A regra in dubio pro misero no Direito Processual do Trabalho

1. Introdução

Princípio, para Celso Antônio Bandeira de Mello, é por definição, “mandamento nuclear de um sistema, verdadeiro alicerce dele, disposição fundamental que se irradia sobre diferentes normas compondo-lhes o espírito e servindo de critério para sua exata compreensão e inteligência exatamente por definir a lógica e a racionalidade do sistema normativo, no que lhe confere a tônica e lhe dá sentido harmônico”(1).

Os princípios jurídicos são, de modo geral, “as traves mestras do ordenamento jurídico do país ou de um “ramo dogmático”, usando-se a terminologia que emprega Tércio Sampaio Ferraz Júnior para denominar as disciplinas em que se desdobra a ciência do Direito”(2).

2. Princípio da proteção ao trabalhador

É o mais importante princípio do Direito do Trabalho, conceituado pelo jovem jurista Fernando Hoffmann, à luz de diversas renomadas definições, desde Salwa até Américo Plá Rodriguez, passando por Antoine Jeammaud. Luiz de Pinho Pedreira da Silva, Francisco Meton Marques de Lima, Alfredo J. Ruprecht, como “a diretriz mandamental, reitora e nuclear que inspira, informa e fundamenta o Direito do Trabalho e que tem como finalidade compensar as desigualdades econômica e jurídica existentes na relação entre capital e trabalho, mediante a criação de outras desigualdades de natureza jurídica e segundo a dignidade do trabalhador”(3).

Incide quando, existindo dúvida sobre a interpretação de uma regra jurídica de Direito do Trabalho, se opta por aquela mais benéfica ao trabalhador.

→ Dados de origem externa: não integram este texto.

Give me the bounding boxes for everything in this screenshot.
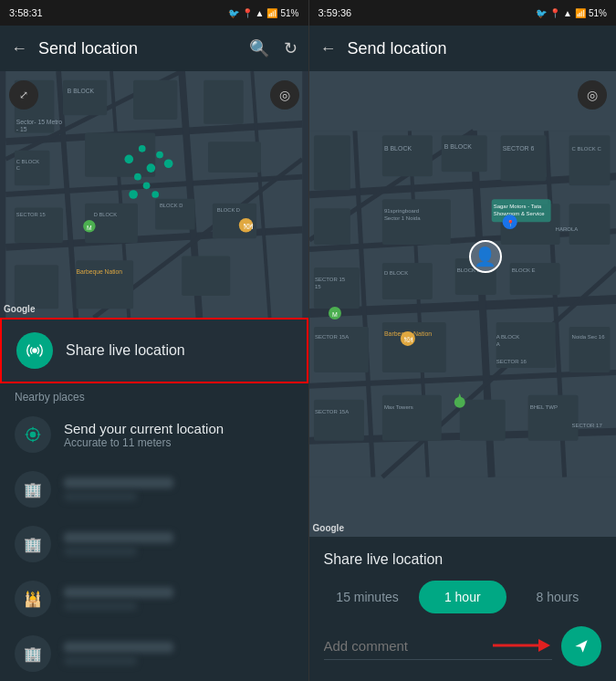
svg-text:M: M — [331, 311, 337, 318]
broadcast-icon — [25, 340, 45, 361]
send-button[interactable] — [561, 626, 601, 666]
right-map-eye-button[interactable]: ◎ — [578, 80, 607, 110]
svg-text:D BLOCK: D BLOCK — [383, 270, 407, 276]
current-location-row[interactable]: Send your current location Accurate to 1… — [0, 407, 308, 462]
left-app-bar: ← Send location 🔍 ↻ — [0, 26, 308, 71]
svg-rect-66 — [313, 135, 350, 190]
svg-rect-15 — [85, 133, 155, 177]
left-refresh-button[interactable]: ↻ — [284, 38, 298, 58]
svg-text:Sector- 15 Metro: Sector- 15 Metro — [16, 119, 63, 125]
place-sub-blur-2 — [64, 547, 137, 556]
svg-text:B BLOCK: B BLOCK — [383, 145, 412, 152]
right-back-button[interactable]: ← — [320, 39, 337, 58]
svg-text:BHEL TWP: BHEL TWP — [529, 404, 557, 410]
left-status-bar: 3:58:31 🐦 📍 ▲ 📶 51% — [0, 0, 308, 26]
right-status-icons: 🐦 📍 ▲ 📶 51% — [536, 8, 607, 18]
svg-point-41 — [129, 190, 138, 199]
right-map-svg: B BLOCK B BLOCK SECTOR 6 C BLOCK C 91spr… — [309, 71, 617, 537]
left-bottom-section: Share live location Nearby places Send y… — [0, 318, 308, 681]
svg-text:SECTOR 16: SECTOR 16 — [496, 359, 527, 364]
svg-rect-23 — [182, 257, 230, 296]
svg-point-39 — [164, 159, 173, 168]
left-back-button[interactable]: ← — [11, 39, 27, 58]
svg-text:C: C — [16, 165, 20, 171]
svg-text:BLOCK D: BLOCK D — [160, 203, 183, 208]
svg-rect-83 — [313, 400, 363, 441]
duration-8hours-button[interactable]: 8 hours — [514, 581, 601, 613]
left-map-eye-button[interactable]: ◎ — [270, 80, 299, 110]
target-icon — [24, 425, 42, 444]
duration-row: 15 minutes 1 hour 8 hours — [324, 581, 602, 613]
right-panel: 3:59:36 🐦 📍 ▲ 📶 51% ← Send location — [308, 0, 617, 681]
svg-text:C BLOCK C: C BLOCK C — [571, 146, 601, 152]
right-status-bar: 3:59:36 🐦 📍 ▲ 📶 51% — [309, 0, 617, 26]
right-google-label: Google — [313, 523, 344, 533]
svg-point-40 — [143, 183, 151, 190]
left-map[interactable]: Sector- 15 Metro - 15 B BLOCK C BLOCK C … — [0, 71, 308, 318]
signal-icon: 📶 — [266, 8, 277, 18]
svg-text:SECTOR 15A: SECTOR 15A — [314, 409, 348, 414]
share-live-location-row[interactable]: Share live location — [0, 318, 308, 383]
right-map[interactable]: B BLOCK B BLOCK SECTOR 6 C BLOCK C 91spr… — [309, 71, 617, 537]
svg-point-36 — [147, 163, 156, 173]
user-avatar-marker: 👤 — [469, 240, 502, 273]
place-text-4 — [64, 642, 173, 665]
right-app-bar: ← Send location — [309, 26, 617, 71]
svg-rect-70 — [569, 135, 610, 185]
place-name-blur-3 — [64, 587, 173, 598]
place-row-2[interactable]: 🏢 — [0, 517, 308, 571]
svg-text:SECTOR 15A: SECTOR 15A — [314, 334, 348, 340]
right-location-icon: 📍 — [549, 8, 560, 18]
place-row-4[interactable]: 🏢 — [0, 626, 308, 681]
svg-rect-16 — [208, 141, 261, 173]
svg-text:M: M — [87, 225, 92, 231]
svg-rect-21 — [15, 265, 58, 309]
svg-text:D BLOCK: D BLOCK — [94, 212, 117, 217]
place-name-blur-4 — [64, 642, 173, 653]
left-search-button[interactable]: 🔍 — [249, 38, 269, 58]
svg-text:Sagar Motors - Tata: Sagar Motors - Tata — [493, 204, 541, 209]
right-page-title: Send location — [348, 39, 606, 58]
left-app-bar-actions: 🔍 ↻ — [249, 38, 298, 58]
svg-point-38 — [156, 152, 163, 159]
svg-text:C BLOCK: C BLOCK — [16, 159, 39, 164]
place-row-3[interactable]: 🕌 — [0, 571, 308, 626]
share-live-sheet: Share live location 15 minutes 1 hour 8 … — [309, 537, 617, 681]
place-sub-blur-4 — [64, 656, 137, 665]
comment-row — [324, 626, 602, 666]
expand-icon: ⤢ — [19, 89, 28, 101]
duration-1hour-button[interactable]: 1 hour — [419, 581, 506, 613]
svg-rect-13 — [204, 80, 243, 124]
left-map-expand-button[interactable]: ⤢ — [9, 80, 38, 110]
right-wifi-icon: ▲ — [563, 8, 572, 18]
right-signal-icon: 📶 — [575, 8, 586, 18]
place-text-3 — [64, 587, 173, 611]
svg-rect-84 — [381, 395, 441, 441]
place-icon-3: 🕌 — [15, 581, 51, 617]
share-live-location-label: Share live location — [66, 342, 185, 359]
svg-point-47 — [32, 348, 37, 353]
place-row-1[interactable]: 🏢 — [0, 462, 308, 517]
wifi-icon: ▲ — [256, 8, 265, 18]
place-name-blur-1 — [64, 477, 173, 488]
svg-point-48 — [30, 432, 37, 438]
left-status-icons: 🐦 📍 ▲ 📶 51% — [228, 8, 299, 18]
svg-text:🍽: 🍽 — [244, 221, 253, 231]
send-icon — [572, 637, 590, 655]
svg-rect-76 — [381, 263, 432, 299]
arrow-indicator — [488, 632, 552, 659]
duration-15min-button[interactable]: 15 minutes — [324, 581, 412, 613]
svg-text:BLOCK E: BLOCK E — [511, 267, 535, 273]
svg-rect-71 — [313, 208, 350, 245]
svg-text:Barbeque Nation: Barbeque Nation — [76, 268, 122, 276]
live-location-icon — [16, 332, 53, 369]
svg-text:HAROLA: HAROLA — [555, 226, 578, 232]
svg-text:Sector 1 Noida: Sector 1 Noida — [383, 215, 420, 221]
left-time: 3:58:31 — [9, 7, 43, 18]
svg-text:🍽: 🍽 — [403, 335, 412, 344]
svg-text:Noida Sec 16: Noida Sec 16 — [571, 334, 605, 340]
svg-text:SECTOR 15: SECTOR 15 — [16, 212, 46, 217]
right-twitter-icon: 🐦 — [536, 8, 547, 18]
current-location-text: Send your current location Accurate to 1… — [64, 421, 224, 449]
place-text-2 — [64, 532, 173, 556]
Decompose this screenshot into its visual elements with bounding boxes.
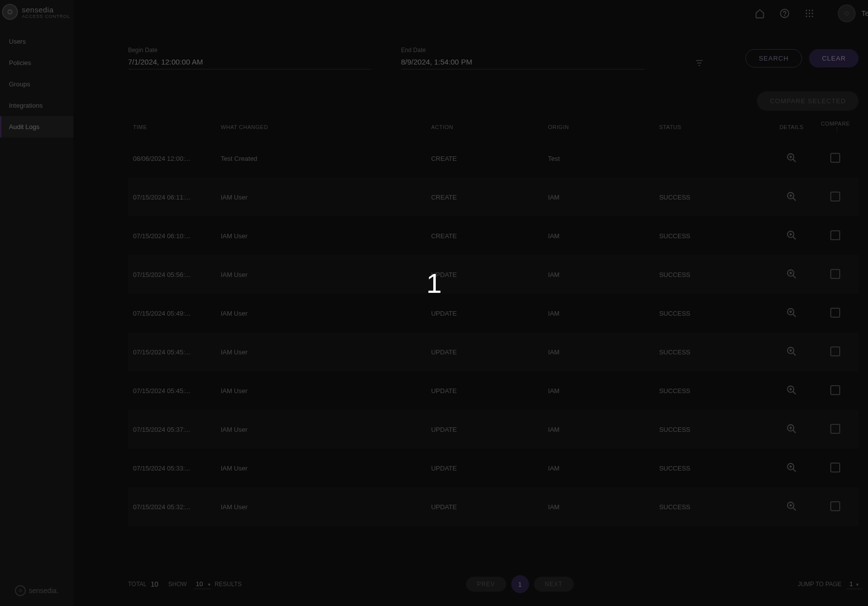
cell-status: SUCCESS bbox=[654, 178, 771, 216]
details-zoom-icon[interactable] bbox=[786, 462, 797, 473]
prev-button[interactable]: PREV bbox=[466, 577, 506, 592]
cell-origin: IAM bbox=[543, 371, 654, 410]
jump-label: JUMP TO PAGE bbox=[798, 581, 842, 588]
compare-checkbox[interactable] bbox=[830, 501, 840, 511]
sidebar-item-users[interactable]: Users bbox=[0, 31, 73, 52]
cell-what-changed: IAM User bbox=[216, 487, 426, 526]
details-zoom-icon[interactable] bbox=[786, 346, 797, 357]
table-row: 07/15/2024 05:32:...IAM UserUPDATEIAMSUC… bbox=[128, 487, 859, 526]
page-number[interactable]: 1 bbox=[511, 575, 529, 593]
clear-button[interactable]: CLEAR bbox=[809, 49, 859, 67]
cell-what-changed: IAM User bbox=[216, 216, 426, 255]
cell-status: SUCCESS bbox=[654, 449, 771, 487]
svg-point-7 bbox=[811, 13, 813, 14]
table-row: 07/15/2024 05:49:...IAM UserUPDATEIAMSUC… bbox=[128, 294, 859, 333]
filters-row: Begin Date End Date SEARCH CLEAR bbox=[128, 47, 859, 69]
details-zoom-icon[interactable] bbox=[786, 152, 797, 163]
home-icon[interactable] bbox=[754, 8, 765, 19]
cell-status: SUCCESS bbox=[654, 487, 771, 526]
svg-point-4 bbox=[811, 10, 813, 11]
cell-what-changed: IAM User bbox=[216, 255, 426, 294]
cell-status: SUCCESS bbox=[654, 216, 771, 255]
help-icon[interactable] bbox=[779, 8, 790, 19]
details-zoom-icon[interactable] bbox=[786, 385, 797, 396]
svg-line-35 bbox=[793, 352, 796, 355]
cell-what-changed: IAM User bbox=[216, 294, 426, 333]
search-button[interactable]: SEARCH bbox=[745, 49, 802, 67]
begin-date-input[interactable] bbox=[128, 55, 371, 69]
cell-time: 07/15/2024 05:49:... bbox=[128, 294, 216, 333]
details-zoom-icon[interactable] bbox=[786, 423, 797, 434]
brand: sensedia ACCESS CONTROL bbox=[0, 0, 73, 22]
compare-selected-button[interactable]: COMPARE SELECTED bbox=[757, 91, 859, 111]
cell-action: UPDATE bbox=[426, 255, 543, 294]
svg-line-23 bbox=[793, 236, 796, 239]
svg-point-3 bbox=[808, 10, 810, 11]
details-zoom-icon[interactable] bbox=[786, 269, 797, 279]
filter-icon[interactable] bbox=[694, 59, 705, 69]
compare-checkbox[interactable] bbox=[830, 463, 840, 472]
cell-origin: Test bbox=[543, 139, 654, 178]
audit-log-table: TIME WHAT CHANGED ACTION ORIGIN STATUS D… bbox=[128, 115, 859, 526]
cell-what-changed: Test Created bbox=[216, 139, 426, 178]
cell-origin: IAM bbox=[543, 294, 654, 333]
cell-action: UPDATE bbox=[426, 449, 543, 487]
svg-line-43 bbox=[793, 430, 796, 433]
compare-checkbox[interactable] bbox=[830, 230, 840, 240]
cell-origin: IAM bbox=[543, 255, 654, 294]
cell-time: 07/15/2024 05:33:... bbox=[128, 449, 216, 487]
avatar bbox=[838, 4, 856, 22]
sidebar-item-integrations[interactable]: Integrations bbox=[0, 95, 73, 116]
svg-point-0 bbox=[781, 9, 789, 18]
cell-status: SUCCESS bbox=[654, 371, 771, 410]
cell-origin: IAM bbox=[543, 410, 654, 449]
sidebar-nav: Users Policies Groups Integrations Audit… bbox=[0, 31, 73, 137]
compare-checkbox[interactable] bbox=[830, 153, 840, 163]
cell-time: 07/15/2024 05:45:... bbox=[128, 333, 216, 371]
user-menu[interactable]: Tech Writer bbox=[838, 4, 868, 22]
cell-origin: IAM bbox=[543, 333, 654, 371]
details-zoom-icon[interactable] bbox=[786, 501, 797, 512]
total-label: TOTAL bbox=[128, 581, 147, 588]
end-date-input[interactable] bbox=[401, 55, 644, 69]
jump-select[interactable]: 1 bbox=[846, 579, 862, 589]
show-select[interactable]: 10 bbox=[194, 579, 211, 589]
col-header-details: DETAILS bbox=[771, 115, 812, 139]
cell-action: UPDATE bbox=[426, 371, 543, 410]
sidebar-item-policies[interactable]: Policies bbox=[0, 52, 73, 73]
end-date-label: End Date bbox=[401, 47, 644, 54]
svg-line-39 bbox=[793, 391, 796, 394]
svg-point-1 bbox=[785, 15, 785, 16]
cell-what-changed: IAM User bbox=[216, 178, 426, 216]
svg-point-2 bbox=[805, 10, 807, 11]
topbar: Tech Writer bbox=[73, 0, 868, 27]
cell-time: 07/15/2024 05:56:... bbox=[128, 255, 216, 294]
compare-checkbox[interactable] bbox=[830, 424, 840, 434]
compare-checkbox[interactable] bbox=[830, 385, 840, 395]
cell-time: 07/15/2024 05:37:... bbox=[128, 410, 216, 449]
apps-grid-icon[interactable] bbox=[804, 8, 815, 19]
cell-what-changed: IAM User bbox=[216, 371, 426, 410]
details-zoom-icon[interactable] bbox=[786, 230, 797, 241]
cell-time: 08/06/2024 12:00:... bbox=[128, 139, 216, 178]
compare-checkbox[interactable] bbox=[830, 269, 840, 279]
cell-time: 07/15/2024 05:45:... bbox=[128, 371, 216, 410]
col-header-time: TIME bbox=[128, 115, 216, 139]
cell-time: 07/15/2024 05:32:... bbox=[128, 487, 216, 526]
compare-checkbox[interactable] bbox=[830, 192, 840, 202]
details-zoom-icon[interactable] bbox=[786, 307, 797, 318]
svg-point-8 bbox=[805, 16, 807, 17]
compare-column-menu-icon[interactable]: ⋮ bbox=[834, 127, 840, 133]
sidebar-item-groups[interactable]: Groups bbox=[0, 73, 73, 95]
compare-checkbox[interactable] bbox=[830, 308, 840, 318]
compare-checkbox[interactable] bbox=[830, 346, 840, 356]
cell-action: UPDATE bbox=[426, 410, 543, 449]
col-header-compare-label: COMPARE bbox=[821, 121, 850, 127]
sidebar-item-audit-logs[interactable]: Audit Logs bbox=[0, 116, 73, 137]
table-row: 07/15/2024 05:37:...IAM UserUPDATEIAMSUC… bbox=[128, 410, 859, 449]
cell-origin: IAM bbox=[543, 216, 654, 255]
user-name: Tech Writer bbox=[862, 9, 868, 17]
next-button[interactable]: NEXT bbox=[534, 577, 574, 592]
details-zoom-icon[interactable] bbox=[786, 191, 797, 202]
table-row: 07/15/2024 06:10:...IAM UserCREATEIAMSUC… bbox=[128, 216, 859, 255]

3. Regra in dubio pro misero ou in dubio pro operario?

A diferença é apenas terminológica, pois o sentido é o mesmo: regra segundo a qual, na dúvida, decide-se pela interpretação que favoreça o mais fraco na relação entre capital e trabalho (o trabalhador, operário, insuficiente econômico). Luiz de Pinho Pedreira da Silva, a respeito, só diz que pro misero trata-se de uma forma modernizada de pro operario(4).

A regra in dubio pro misero integra o princípio maior, da proteção, e foi importada para o direito do trabalho do princípio jurídico geral in dubio pro reo.

Trata-se de uma das espécies, ao lado das regras da norma mais favorável e da condição mais benéfica, do princípio da proteção, ínsito ao direito do trabalho.

4. A aplicação no direito processual do trabalho

4.1. corrente positiva

Santiago Rubinstein sustenta que “os fatos no processo do trabalho adquirem importância fundamental e obrigam os juízes à sua análise e valoração, para a obtenção da verdade e a eliminação da dúvida”(5).

Américo Plá Rodriguez é outro grande autor a defender a incidência da regra em comento relativamente a provas:

“Entendemos que as mesmas razões de desigualdade compensatória que deram origem à aplicação deste princípio justificam que se estenda à análise dos fatos, já que, em geral, o trabalhador tem muito maior dificuldade do que o empregador para provar certos fatos ou trazer dados ou obter certas informações ou documentos”.(6)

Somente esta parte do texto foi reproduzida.